*Work required:*
State how many lines in the listing include the word "only", and give no other text.

*Given data:*

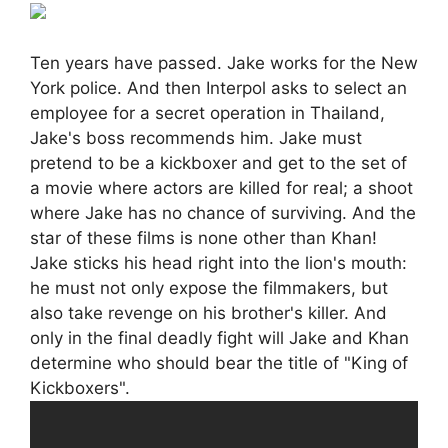
Ten years have passed. Jake works for the New
York police. And then Interpol asks to select an
employee for a secret operation in Thailand,
Jake's boss recommends him. Jake must
pretend to be a kickboxer and get to the set of
a movie where actors are killed for real; a shoot
where Jake has no chance of surviving. And the
star of these films is none other than Khan!
Jake sticks his head right into the lion's mouth:
he must not only expose the filmmakers, but
also take revenge on his brother's killer. And
only in the final deadly fight will Jake and Khan
determine who should bear the title of "King of
Kickboxers".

*Solution below:*
2